## HOW TO COMPLETE THIS TASK:
Write out exactly the line containing "we felt very" and all lines that come after it in the listing below, through the very last one.

## PROVIDED RECORDS:

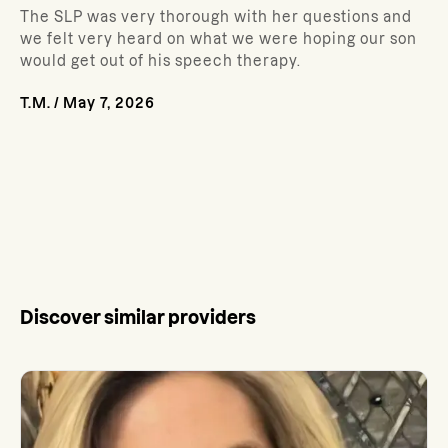
The SLP was very thorough with her questions and
we felt very heard on what we were hoping our son
would get out of his speech therapy.
T.M.
/
May 7, 2026
Discover similar providers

## OUTPUT:
we felt very heard on what we were hoping our son
would get out of his speech therapy.
T.M.
/
May 7, 2026
Discover similar providers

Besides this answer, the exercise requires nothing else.